--- START ---

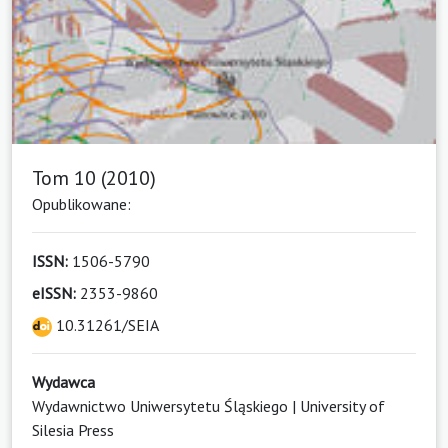
Tom 10 (2010)
Opublikowane:
ISSN:
1506-5790
eISSN:
2353-9860
10.31261/SEIA
Wydawca
Wydawnictwo Uniwersytetu Śląskiego | University of
Silesia Press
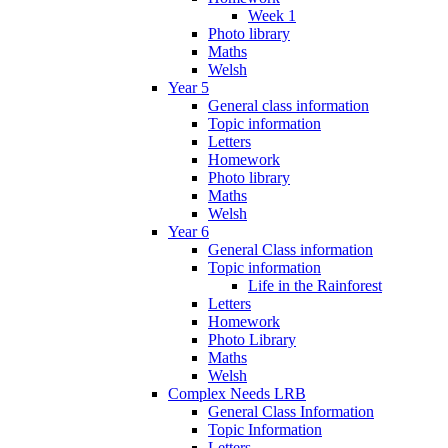
Week 1
Photo library
Maths
Welsh
Year 5
General class information
Topic information
Letters
Homework
Photo library
Maths
Welsh
Year 6
General Class information
Topic information
Life in the Rainforest
Letters
Homework
Photo Library
Maths
Welsh
Complex Needs LRB
General Class Information
Topic Information
Letters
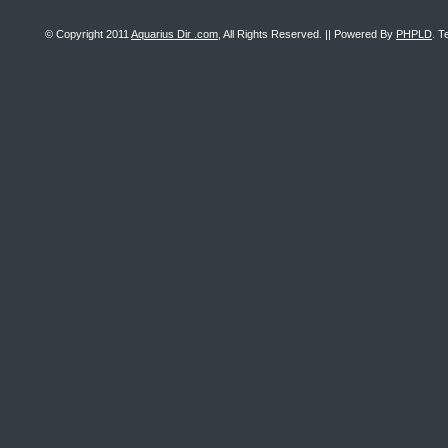
© Copyright 2011
Aquarius Dir .com
, All Rights Reserved. || Powered By
PHPLD
. T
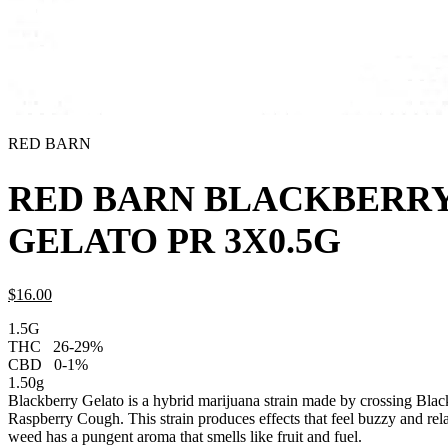
RED BARN
RED BARN BLACKBERR
GELATO PR 3X0.5G
$
16.
00
1.5G
THC
26-29%
CBD
0-1%
1.50g
Blackberry Gelato is a hybrid marijuana strain made by crossing Bl
Raspberry Cough. This strain produces effects that feel buzzy and re
weed has a pungent aroma that smells like fruit and fuel.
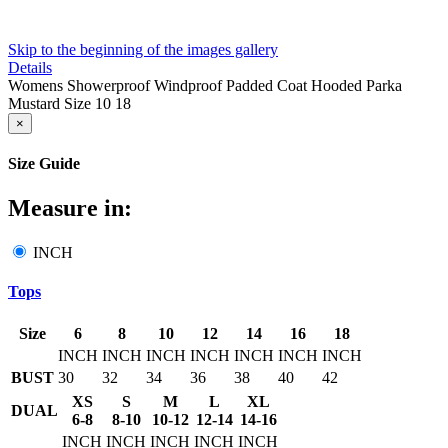
Skip to the beginning of the images gallery
Details
Womens Showerproof Windproof Padded Coat Hooded Parka
Mustard Size 10 18
×
Size Guide
Measure in:
INCH
Tops
Size
6
8
10
12
14
16
18
INCH
INCH
INCH
INCH
INCH
INCH
INCH
BUST
30
32
34
36
38
40
42
XS
S
M
L
XL
DUAL
6-8
8-10
10-12
12-14
14-16
INCH
INCH
INCH
INCH
INCH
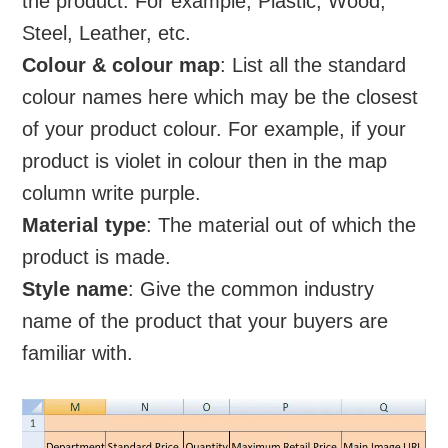
the product. For example, Plastic, Wood,
Steel, Leather, etc.
Colour & colour map
: List all the standard
colour names here which may be the closest
of your product colour. For example, if your
product is violet in colour then in the map
column write purple.
Material type
: The material out of which the
product is made.
Style name
: Give the common industry
name of the product that your buyers are
familiar with.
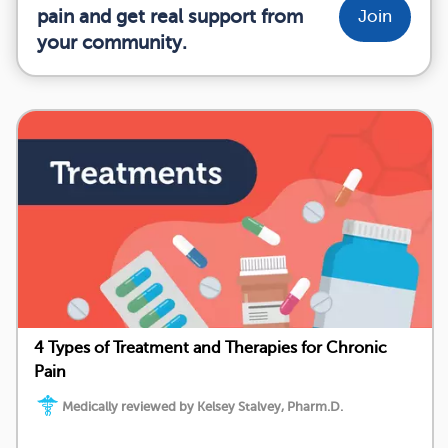
pain and get real support from
Join
your community.
4 Types of Treatment and Therapies for Chronic
Pain
Medically reviewed by Kelsey Stalvey, Pharm.D.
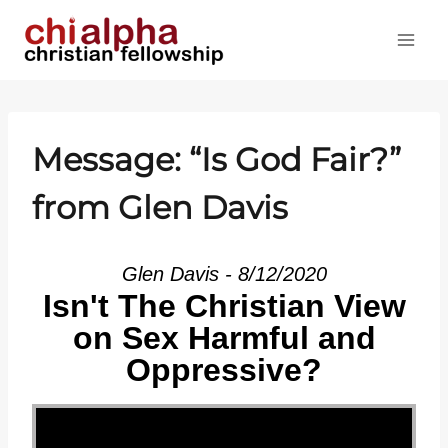
Skip
to
content
Message: “Is God Fair?”
from Glen Davis
Glen Davis - 8/12/2020
Isn't The Christian View
on Sex Harmful and
Oppressive?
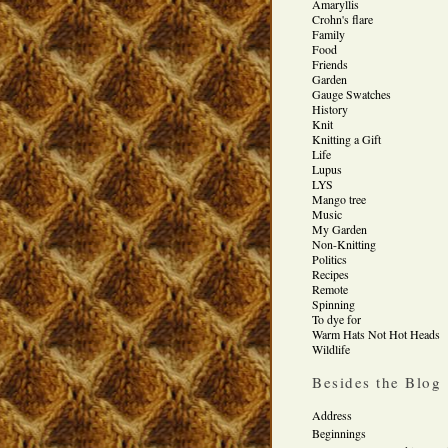
Amaryllis
Crohn's flare
Family
Food
Friends
Garden
Gauge Swatches
History
Knit
Knitting a Gift
Life
Lupus
LYS
Mango tree
Music
My Garden
Non-Knitting
Politics
Recipes
Remote
Spinning
To dye for
Warm Hats Not Hot Heads
Wildlife
Besides the Blog
Address
Beginnings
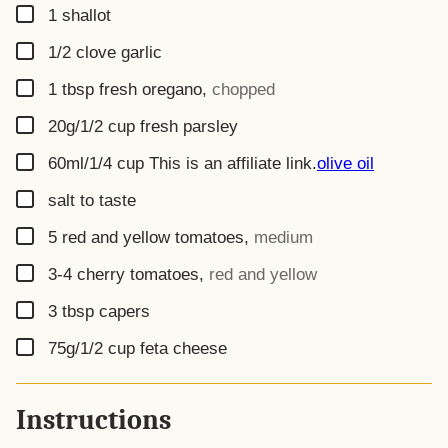
▢
1
shallot
▢
1/2
clove
garlic
▢
1
tbsp
fresh oregano
,
chopped
▢
20g/1/2 cup
fresh parsley
▢
60ml/1/4 cup
This is an affiliate link.
olive oil
▢
salt to taste
▢
5
red and yellow tomatoes
,
medium
▢
3-4
cherry tomatoes
,
red and yellow
▢
3
tbsp
capers
▢
75g/1/2 cup
feta cheese
Instructions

--- END ---

> **Problem to solve**:
Working from the data above, repeat exactly, and only, the lines that begin at the line containing "on Sex Harmful and" and stop after the line containing "Warm Hats Not Hot Heads"; pictures are not copied.

> **Result of the task**:
on Sex Harmful and
Oppressive?
Amaryllis
Crohn's flare
Family
Food
Friends
Garden
Gauge Swatches
History
Knit
Knitting a Gift
Life
Lupus
LYS
Mango tree
Music
My Garden
Non-Knitting
Politics
Recipes
Remote
Spinning
To dye for
Warm Hats Not Hot Heads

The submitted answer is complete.